FORT HAMILTON TRIANGLE
Fort Hamilton Triangle
Fort Hamilton lends its name to streets, parks and high schools all over Bay Ridge, including the triangle park at the intersection of Fourth and Fifth avenues at 95th Street, which is dedicated to local soldiers who died in World War II World War I. “It’s the crown-jewel of Bay Ridge triangles,” our photographer Michael Gaffey said after we sent him out to photograph them all. The city acquired the parkland in 1909 and transferred it to the parks department seven years later; the year after, 1917, it erected the memorial monument, an eagle-topped obelisk, which was officially dedicated in 1920. In 1921 the park was named Fort Hamilton Memorial Park, confusingly similar to Fort Hamilton Park, the then-official name of Cannonball Park (whose official name is now John Paul Jones Park). More than 75 years later, in 1998, FHMP was renovated and received a new name: Fort Hamilton Plaza. Many residents, though, still just call it Pigeon Park, its official unofficial-name since 1986, according to the parks department. It’s still a favorite spot of pigeons, as well as the homeless, or it was; it’s often kept locked now, to discourage loitering. It also sports the neighborhood’s southernmost welcome sign.
STEADMAN SQUARE
Steadman Square
I can’t quite figure out exactly why Senator Street splits off north before it reaches Third Avenue, but I’ve dug up the gist of it. The earliest map I could find, from 1927, shows it already split; it also shows that the intersection’s resulting triangle was once a trolley terminus—the end of the Third Avenue Trolley line, to be exact, according to the parks department. When the trolley line was dismantled in the 1950s, the site was turned into a park. (If you want to squint, here’s a photo of the square from what’s now the firehouse, in what looks like the 1940s. Or, here’s what looks like Third Avenue looking north from Senator Street, 1940, meaning the billboarded area on the left is the future Steadman Square, right?)
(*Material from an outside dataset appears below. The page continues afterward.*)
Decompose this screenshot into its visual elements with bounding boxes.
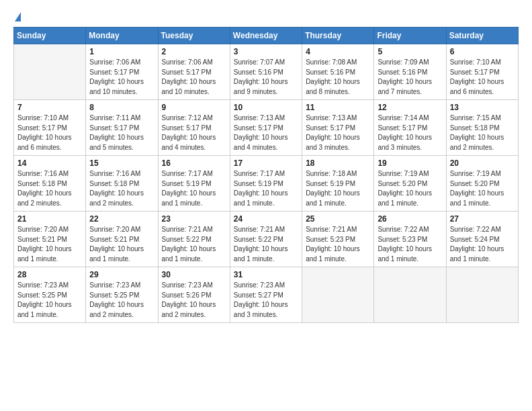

When I was a teenager, ca. the turn of the millennium, this park was surrounded by tall wrought-iron fencing, which for some reason made it a preferred spot for local homeless people; there was also another Welcome to Bay Ridge sign here, the antipodal correspondent of the one standing in front of Fort Hamilton Triangle, though at some point it was stolen or removed, as was the fencing (likely removed, not stolen), and without the cage-like safety (or perhaps with some police persuasion; who knows?), many of the homeless left, although there’s often a homeless couple in Steadman Square these days, a man named Chris and his wife, whom our photographer Michael Gaffey spoke to. Chris said he used to work for Greenstreets, Gaffey told us. Chris keeps a broom there and tries to keep Steadman looking sharp.
The name comes from Monsignor Joseph F. Stedman, a right reverend who was chaplain of the Monastery of the Most Precious Blood, on Fort Hamilton Parkway and 54th Street. He was something of a Roman Catholic celebrity: his missals, most famously My Sunday Missal, were used around the world and sold 13 million copies. He died of a brain tumor in 1946, at the age of 50. This seems a weird and sort of ignoble way to remember him; personally, I recommend we rename this property after local novelist Gilbert Sorrentino, who grew up up the block and deserves to be remembered and celebrated by his community—and the grimier the remembrance, the better; let’s give Stedman another honor, one that maybe even spells his name right (no A, parks department!): perhaps renaming the stretch of 54th Street that abuts the monastery after him, or developing the vacant cornerlot across the street into a community garden in his honor.
TOM MCDONALD TRIANGLE
Tom McDonald Triangle
This small sitting park, where Sixth Avenue ends at Fort Hamilton Parkway, was named after the “longtime Bay Ridge community volunteer, activist and member of Community Board Ten,” the board’s district manager, Josephine Beckmann, wrote in an email. The park was so named in 1994, following a renovation. “I believe we should give serious consideration to providing a lasting memorial to one of Bay Ridge’s long time community activists,” then-councilmember Sal Albanese wrote in a letter to the community board. “I am sure that most of your members knew and respected Tom for his work in our community. Tom had a unique approach to neighborhood concerns and politics, but he did work hard to improve the quality of life in our community.”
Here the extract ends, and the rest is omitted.